Elvis Guekenean Thomas, directeur d’Acatba, déclare qu’un défi majeur est le manque de ressources disponibles, en particulier pour soutenir les survivants de viol, qui sont déjà difficiles à atteindre en raison de la stigmatisation enracinée associée à la sexualité.
Certains, les survivants sont capables de parler de ce qui leur est arrivé et d’essayer d’avoir accès à l’aide, mais d’autres non, alors nous envoyons des réseaux communautaires pour [chercher les victimes qui se cachent dans leurs maisons “, dit-il, “Une très petite minorité obtient de l’aide.”
L’appel humanitaire de l’ONU pour la RCA n’a reçu que le tiers des 497 millions de dollars requis.
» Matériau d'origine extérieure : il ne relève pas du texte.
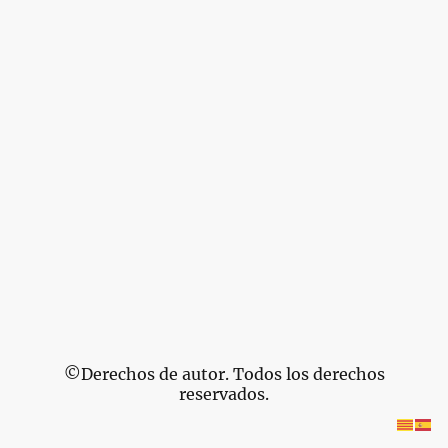
©Derechos de autor. Todos los derechos
reservados.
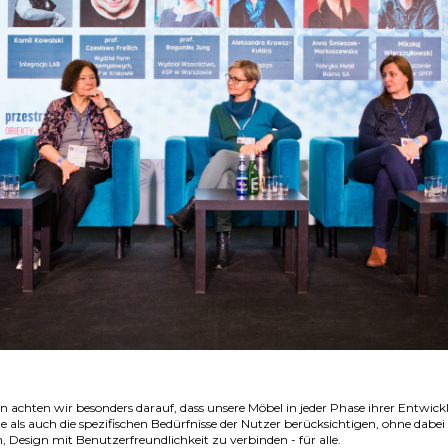
n achten wir besonders darauf, dass unsere Möbel in jeder Phase ihrer Entwick
e als auch die spezifischen Bedürfnisse der Nutzer berücksichtigen, ohne da
, Design mit Benutzerfreundlichkeit zu verbinden - für alle.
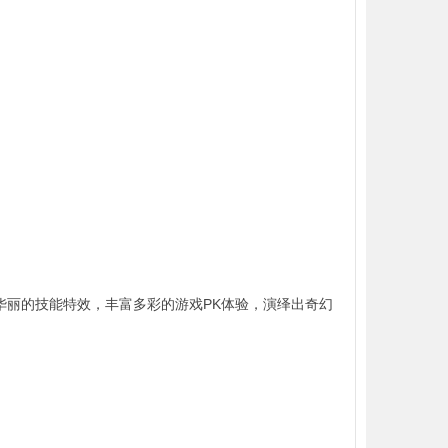
华丽的技能特效，丰富多彩的游戏PK体验，演绎出奇幻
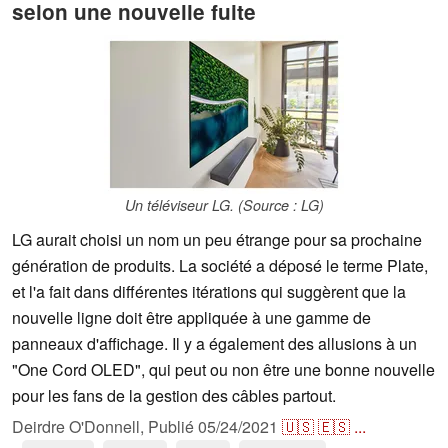
selon une nouvelle fuite
Un téléviseur LG. (Source : LG)
LG aurait choisi un nom un peu étrange pour sa prochaine
génération de produits. La société a déposé le terme Plate,
et l'a fait dans différentes itérations qui suggèrent que la
nouvelle ligne doit être appliquée à une gamme de
panneaux d'affichage. Il y a également des allusions à un
"One Cord OLED", qui peut ou non être une bonne nouvelle
pour les fans de la gestion des câbles partout.
Deirdre O'Donnell,
Publié
05/24/2021
🇺🇸
🇪🇸
...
Un appel visant à aider les personnes contraintes de fuir leur domicile a été financé à moins de 10%. Le pire des combats dans la capitale est terminé, mais pour Moseba, la vie est loin d’être stable. “C’est très difficile”, dit-elle. “J’ai peur d’être expulsé de ma maison et mes enfants ne vont pas à l’école.”
Avant la crise, j’avais l’habitude de vendre des choses, mais maintenant j’ai tout perdu et je n’ai pas assez d’argent pour en commencer une autre activité Parce que je suis un orphelin
Certains noms ont été changés pour protéger les victimes.
Réportage rédigé à l’aide de l’extrait de THE GUARDIAN britanique.